In a message dated 7/21/2002 2:32:29 AM Pacific Daylight Time, 
[EMAIL PROTECTED] writes:


> What I wrote there was not very clear - this is a problem with email
> which doesn't really encourage careful proof-reading (I expect you'll
> jump on this as evidence for your position).

No, I won't. Fact is I've been guilty of this as well.

I won't pursue my line of argument much further except to say my analogy of 
film/TV was simply to show how different a function two seemingly similar 
form of communication can be. And, while TV has become a metaphor for 
triviality (I attempted to point this out by mentioning that TV's primary 
function is SALES), film has not. Therefore, the epistemological function of 
the two is vastly different. "Truth" is possible through film but not TV.

With respect to the digital photography question, I'm convinced that it is a 
different form of communication than traditional photography. As I say, 
perhaps we don't know exactly how yet, but I think some of the implications I 
mentioned are enough to make one think about it (the Lewinsky photo example). 


>What is the epistemological function of film photography?

>What is the epistemological function of digital photography?

>What are the precise differences between their epistemological
  functions?

Please understand that these are topics unto themselves. Besides, my reason 
for even mentioning epistemology was to simply clarify that I wasn't making 
purely aesthetic or other judgments about film or digital photography (like, 
film photography is better because it has higher resolution). That's all. 
This is why I was posing questions (is digital manipulation may be an 
obfuscation of "truth") about the possible role digital may have in the 
future. How the medium may change photography as we know it because it is 
precisely that; it's not photography as we know it. Does this make sense?

>What other ways are film photography and digital photography different?

>What is it that makes them "a different language"?

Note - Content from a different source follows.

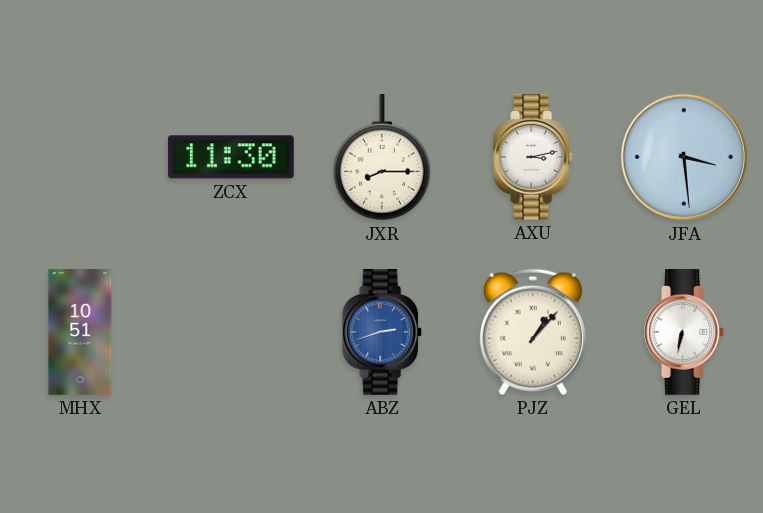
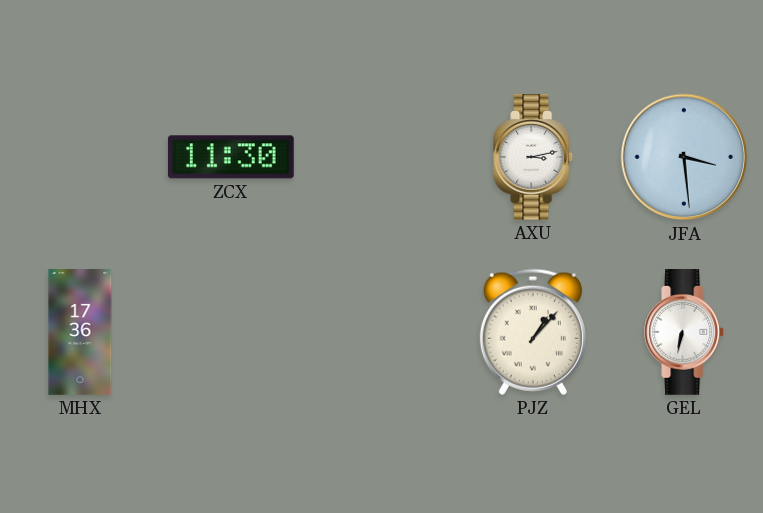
JXR: 8:15 -> none
MHX: 10:51 -> 17:36
ABZ: 2:42 -> none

>Why exactly are these differences so much more important than the
similarities that they make the 2 media "as different as night vs day"?

I thought my analogies worked, perhaps they didn't. Let me just say I believe 
any new medium has it's own implications. Because of this, every medium may 
be thought of as a different language. Cell phone technology doesn't "say" 
(in a metaphorical sense) the same thing as standard telephony. Accordingly, 
digital photography "says" something different than film photography. Hence, 
I can't agree that every form of photography "means" the same as any other. I 
think that it only makes sense to understand new forms of communication as 
what they are instead of only what they resemble. That all media can change 
their original "context" and become something else.

Neil Postman writes about this in his book "Amusing Ourselves to Death:"

 "Every medium of communication, I am claiming, has resonance, for resonance 
is metaphor writ large. Whatever the original limited context of its use may 
have been, a medium has the power to fly far beyond that context into new and 
unexpected ones. Because of the way it directs us to organize our minds and 
integrate our experience of the world, it imposes itself on our consciousness 
and social institutions in myriad forms. It sometimes has the power to become 
implicated in our concepts of piety, or goodness, or beauty. And it is always 
implicated in the ways we define and regulate our ideas of truth."

That last line is referring to epistemology.

Perhaps this makes more sense. If not, I'm too spent to continue.